Adnexal torsion of hyperstimulated ovaries in pregnancies after gonadotropin therapy.

作者信息

Mashiach S, Bider D, Moran O, Goldenberg M, Ben-Rafael Z

机构信息

Department of Obstetrics and Gynecology, Chaim Sheba Medical Center, Tel-Hashomer, Israel.

出版信息

Fertil Steril. 1990 Jan;53(1):76-80. doi: 10.1016/s0015-0282(16)53219-1.

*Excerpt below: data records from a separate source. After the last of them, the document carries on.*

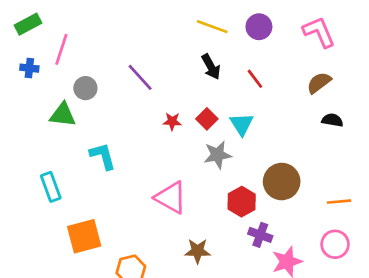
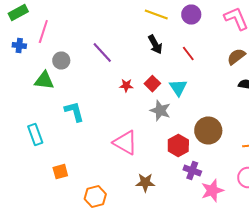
gray star: (218, 155) -> (160, 110), turned 30
orange square: (84, 236) -> (60, 172), size x0.6

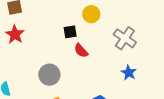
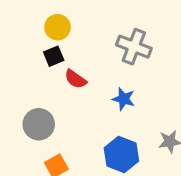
yellow circle: (91, 14) -> (58, 27), moved
blue star: (129, 73) -> (124, 99), moved

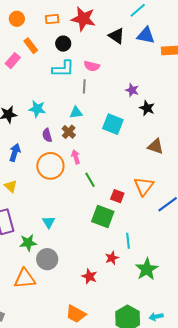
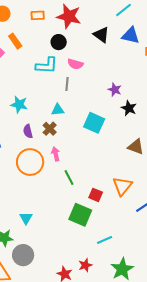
black circle: (63, 44) -> (59, 42), moved
cyan line: (128, 241) -> (105, 240), turned 70
red star: (112, 258) -> (85, 265), moved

DOI:10.1016/s0015-0282(16)53219-1
PMID:2295348
Abstract

A series of 201 cycles of ovarian hyperstimulation syndrome (OHSS) in 154 women were reviewed. Pregnancy occurred in 75 of 201 cycles. Twelve pregnant women (16%) presented with torsion of hyperstimulated ovary, but only 3 out of 126 patients (2.3%) who did not conceive had torsion. Because diagnosis of adnexal torsion is usually uncertain and surgical intervention is likely to be delayed, these infertile women risk losing their ovaries. The clinical picture of torsion of adnexa in patients with OHSS is presented here. The combination of ovarian enlargement, abdominal pain, nausea, progressive leukocytosis, and anemias might indicate torsion of adnexa. Although during operation the adnexa appears dark, hemorrhagic and ischemic, we suggest that it can be saved by simply unwinding it. In 11 such cases intraoperative unwinding of the adnexa was performed, and in 8 patients it was the only operative procedure. No postoperative complications were noted and in all the cases the ovaries were proven functional by ultrasonography. We concluded that torsion of hyperstimulated adnexa in patients who conceived after gonadotropin therapy, is a special entity that requires more attention to achieve early diagnosis. Nevertheless even with delayed diagnosis, the ovary can still be saved.

摘要

回顾了154名女性的201个卵巢过度刺激综合征(OHSS)周期。201个周期中有75个周期发生妊娠。12名孕妇(16%)出现了过度刺激卵巢扭转,但126名未受孕患者中只有3名(2.3%)发生扭转。由于附件扭转的诊断通常不明确,手术干预可能会延迟,这些不孕女性有失去卵巢的风险。本文介绍了OHSS患者附件扭转的临床表现。卵巢增大、腹痛、恶心、进行性白细胞增多和贫血可能提示附件扭转。尽管手术中附件看起来呈暗红色、出血且缺血,但我们建议通过简单地解开扭转即可挽救。在11例此类病例中进行了术中附件松解,其中8例患者这是唯一的手术操作。未发现术后并发症,所有病例经超声检查证实卵巢功能正常。我们得出结论,促性腺激素治疗后受孕患者的过度刺激附件扭转是一种特殊情况,需要更多关注以实现早期诊断。然而,即使诊断延迟,卵巢仍可挽救。